Could you give the entries again, exactly as written?

Stored data entries

====

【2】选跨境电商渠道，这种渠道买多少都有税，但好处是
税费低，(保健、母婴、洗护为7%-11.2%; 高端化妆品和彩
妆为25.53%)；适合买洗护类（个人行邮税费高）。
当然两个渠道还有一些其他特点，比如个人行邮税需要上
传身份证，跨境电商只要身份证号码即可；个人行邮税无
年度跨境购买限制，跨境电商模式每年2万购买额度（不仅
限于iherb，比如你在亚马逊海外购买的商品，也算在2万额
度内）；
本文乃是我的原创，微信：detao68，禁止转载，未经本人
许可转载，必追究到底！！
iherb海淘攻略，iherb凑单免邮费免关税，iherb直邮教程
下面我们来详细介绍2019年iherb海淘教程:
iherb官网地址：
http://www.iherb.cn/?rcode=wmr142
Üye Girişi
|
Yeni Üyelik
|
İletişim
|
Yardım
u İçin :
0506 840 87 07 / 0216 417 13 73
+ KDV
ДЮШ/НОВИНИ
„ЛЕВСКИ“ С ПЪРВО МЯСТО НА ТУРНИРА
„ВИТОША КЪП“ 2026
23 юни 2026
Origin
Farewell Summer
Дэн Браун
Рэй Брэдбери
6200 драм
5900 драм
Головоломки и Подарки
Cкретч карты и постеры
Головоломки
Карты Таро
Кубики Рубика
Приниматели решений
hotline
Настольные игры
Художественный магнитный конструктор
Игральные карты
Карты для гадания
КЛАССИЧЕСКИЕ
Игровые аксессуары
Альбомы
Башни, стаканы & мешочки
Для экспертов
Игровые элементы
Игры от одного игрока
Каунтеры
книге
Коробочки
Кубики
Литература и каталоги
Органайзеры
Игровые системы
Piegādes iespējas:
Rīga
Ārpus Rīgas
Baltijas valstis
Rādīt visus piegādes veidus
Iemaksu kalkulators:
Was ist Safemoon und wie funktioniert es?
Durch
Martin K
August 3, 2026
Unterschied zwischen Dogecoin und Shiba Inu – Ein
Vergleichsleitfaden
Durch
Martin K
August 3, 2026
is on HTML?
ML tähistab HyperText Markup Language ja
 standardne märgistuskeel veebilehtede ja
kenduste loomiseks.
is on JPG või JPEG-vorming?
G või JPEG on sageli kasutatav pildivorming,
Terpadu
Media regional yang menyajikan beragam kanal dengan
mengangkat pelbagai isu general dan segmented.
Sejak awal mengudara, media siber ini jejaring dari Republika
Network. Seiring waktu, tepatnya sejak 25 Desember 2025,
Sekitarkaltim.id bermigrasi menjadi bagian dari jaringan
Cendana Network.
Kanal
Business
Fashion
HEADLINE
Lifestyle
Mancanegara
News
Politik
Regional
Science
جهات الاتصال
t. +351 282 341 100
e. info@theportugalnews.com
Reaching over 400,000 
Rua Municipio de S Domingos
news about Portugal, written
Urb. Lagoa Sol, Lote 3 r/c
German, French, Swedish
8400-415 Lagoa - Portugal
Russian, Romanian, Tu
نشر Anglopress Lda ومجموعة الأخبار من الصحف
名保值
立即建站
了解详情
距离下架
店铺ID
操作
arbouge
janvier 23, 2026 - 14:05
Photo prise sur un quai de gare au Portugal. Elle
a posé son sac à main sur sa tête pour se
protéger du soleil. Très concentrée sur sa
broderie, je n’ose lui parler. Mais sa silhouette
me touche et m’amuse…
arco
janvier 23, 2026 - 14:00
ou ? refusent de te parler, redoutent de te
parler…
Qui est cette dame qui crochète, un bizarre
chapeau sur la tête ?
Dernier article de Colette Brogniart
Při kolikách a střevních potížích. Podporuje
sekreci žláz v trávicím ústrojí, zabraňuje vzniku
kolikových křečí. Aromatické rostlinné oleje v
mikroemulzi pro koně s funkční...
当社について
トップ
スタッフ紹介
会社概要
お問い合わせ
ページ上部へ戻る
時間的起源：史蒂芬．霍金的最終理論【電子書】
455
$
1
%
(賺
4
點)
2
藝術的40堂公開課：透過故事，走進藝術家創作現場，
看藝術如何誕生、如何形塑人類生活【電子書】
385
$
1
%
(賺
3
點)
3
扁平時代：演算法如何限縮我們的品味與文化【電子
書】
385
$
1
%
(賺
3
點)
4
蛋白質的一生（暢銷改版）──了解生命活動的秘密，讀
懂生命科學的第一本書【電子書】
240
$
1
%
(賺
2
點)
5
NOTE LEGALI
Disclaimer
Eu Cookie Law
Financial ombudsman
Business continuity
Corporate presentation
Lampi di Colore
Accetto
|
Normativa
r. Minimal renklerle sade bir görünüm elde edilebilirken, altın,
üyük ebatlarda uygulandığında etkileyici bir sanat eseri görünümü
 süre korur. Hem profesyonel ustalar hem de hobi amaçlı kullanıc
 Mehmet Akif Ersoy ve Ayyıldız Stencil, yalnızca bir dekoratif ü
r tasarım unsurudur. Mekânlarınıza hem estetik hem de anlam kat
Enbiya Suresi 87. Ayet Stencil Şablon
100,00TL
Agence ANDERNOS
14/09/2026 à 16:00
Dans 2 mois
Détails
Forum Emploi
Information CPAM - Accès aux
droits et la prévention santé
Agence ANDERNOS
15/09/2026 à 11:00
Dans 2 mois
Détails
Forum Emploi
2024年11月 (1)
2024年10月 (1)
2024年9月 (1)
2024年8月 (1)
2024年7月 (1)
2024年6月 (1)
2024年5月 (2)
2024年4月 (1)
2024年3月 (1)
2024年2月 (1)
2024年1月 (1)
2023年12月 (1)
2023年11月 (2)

====

SOLUTION TO THE EXERCISE |
【2】选跨境电商渠道，这种渠道买多少都有税，但好处是
税费低，(保健、母婴、洗护为7%-11.2%; 高端化妆品和彩
妆为25.53%)；适合买洗护类（个人行邮税费高）。
当然两个渠道还有一些其他特点，比如个人行邮税需要上
传身份证，跨境电商只要身份证号码即可；个人行邮税无
年度跨境购买限制，跨境电商模式每年2万购买额度（不仅
限于iherb，比如你在亚马逊海外购买的商品，也算在2万额
度内）；
本文乃是我的原创，微信：detao68，禁止转载，未经本人
许可转载，必追究到底！！
iherb海淘攻略，iherb凑单免邮费免关税，iherb直邮教程
下面我们来详细介绍2019年iherb海淘教程:
iherb官网地址：
http://www.iherb.cn/?rcode=wmr142
Üye Girişi
|
Yeni Üyelik
|
İletişim
|
Yardım
u İçin :
0506 840 87 07 / 0216 417 13 73
+ KDV
ДЮШ/НОВИНИ
„ЛЕВСКИ“ С ПЪРВО МЯСТО НА ТУРНИРА
„ВИТОША КЪП“ 2026
23 юни 2026
Origin
Farewell Summer
Дэн Браун
Рэй Брэдбери
6200 драм
5900 драм
Головоломки и Подарки
Cкретч карты и постеры
Головоломки
Карты Таро
Кубики Рубика
Приниматели решений
hotline
Настольные игры
Художественный магнитный конструктор
Игральные карты
Карты для гадания
КЛАССИЧЕСКИЕ
Игровые аксессуары
Альбомы
Башни, стаканы & мешочки
Для экспертов
Игровые элементы
Игры от одного игрока
Каунтеры
книге
Коробочки
Кубики
Литература и каталоги
Органайзеры
Игровые системы
Piegādes iespējas:
Rīga
Ārpus Rīgas
Baltijas valstis
Rādīt visus piegādes veidus
Iemaksu kalkulators:
Was ist Safemoon und wie funktioniert es?
Durch
Martin K
August 3, 2026
Unterschied zwischen Dogecoin und Shiba Inu – Ein
Vergleichsleitfaden
Durch
Martin K
August 3, 2026
is on HTML?
ML tähistab HyperText Markup Language ja
 standardne märgistuskeel veebilehtede ja
kenduste loomiseks.
is on JPG või JPEG-vorming?
G või JPEG on sageli kasutatav pildivorming,
Terpadu
Media regional yang menyajikan beragam kanal dengan
mengangkat pelbagai isu general dan segmented.
Sejak awal mengudara, media siber ini jejaring dari Republika
Network. Seiring waktu, tepatnya sejak 25 Desember 2025,
Sekitarkaltim.id bermigrasi menjadi bagian dari jaringan
Cendana Network.
Kanal
Business
Fashion
HEADLINE
Lifestyle
Mancanegara
News
Politik
Regional
Science
جهات الاتصال
t. +351 282 341 100
e. info@theportugalnews.com
Reaching over 400,000 
Rua Municipio de S Domingos
news about Portugal, written
Urb. Lagoa Sol, Lote 3 r/c
German, French, Swedish
8400-415 Lagoa - Portugal
Russian, Romanian, Tu
نشر Anglopress Lda ومجموعة الأخبار من الصحف
名保值
立即建站
了解详情
距离下架
店铺ID
操作
arbouge
janvier 23, 2026 - 14:05
Photo prise sur un quai de gare au Portugal. Elle
a posé son sac à main sur sa tête pour se
protéger du soleil. Très concentrée sur sa
broderie, je n’ose lui parler. Mais sa silhouette
me touche et m’amuse…
arco
janvier 23, 2026 - 14:00
ou ? refusent de te parler, redoutent de te
parler…
Qui est cette dame qui crochète, un bizarre
chapeau sur la tête ?
Dernier article de Colette Brogniart
Při kolikách a střevních potížích. Podporuje
sekreci žláz v trávicím ústrojí, zabraňuje vzniku
kolikových křečí. Aromatické rostlinné oleje v
mikroemulzi pro koně s funkční...
当社について
トップ
スタッフ紹介
会社概要
お問い合わせ
ページ上部へ戻る
時間的起源：史蒂芬．霍金的最終理論【電子書】
455
$
1
%
(賺
4
點)
2
藝術的40堂公開課：透過故事，走進藝術家創作現場，
看藝術如何誕生、如何形塑人類生活【電子書】
385
$
1
%
(賺
3
點)
3
扁平時代：演算法如何限縮我們的品味與文化【電子
書】
385
$
1
%
(賺
3
點)
4
蛋白質的一生（暢銷改版）──了解生命活動的秘密，讀
懂生命科學的第一本書【電子書】
240
$
1
%
(賺
2
點)
5
NOTE LEGALI
Disclaimer
Eu Cookie Law
Financial ombudsman
Business continuity
Corporate presentation
Lampi di Colore
Accetto
|
Normativa
r. Minimal renklerle sade bir görünüm elde edilebilirken, altın,
üyük ebatlarda uygulandığında etkileyici bir sanat eseri görünümü
 süre korur. Hem profesyonel ustalar hem de hobi amaçlı kullanıc
 Mehmet Akif Ersoy ve Ayyıldız Stencil, yalnızca bir dekoratif ü
r tasarım unsurudur. Mekânlarınıza hem estetik hem de anlam kat
Enbiya Suresi 87. Ayet Stencil Şablon
100,00TL
Agence ANDERNOS
14/09/2026 à 16:00
Dans 2 mois
Détails
Forum Emploi
Information CPAM - Accès aux
droits et la prévention santé
Agence ANDERNOS
15/09/2026 à 11:00
Dans 2 mois
Détails
Forum Emploi
2024年11月 (1)
2024年10月 (1)
2024年9月 (1)
2024年8月 (1)
2024年7月 (1)
2024年6月 (1)
2024年5月 (2)
2024年4月 (1)
2024年3月 (1)
2024年2月 (1)
2024年1月 (1)
2023年12月 (1)
2023年11月 (2)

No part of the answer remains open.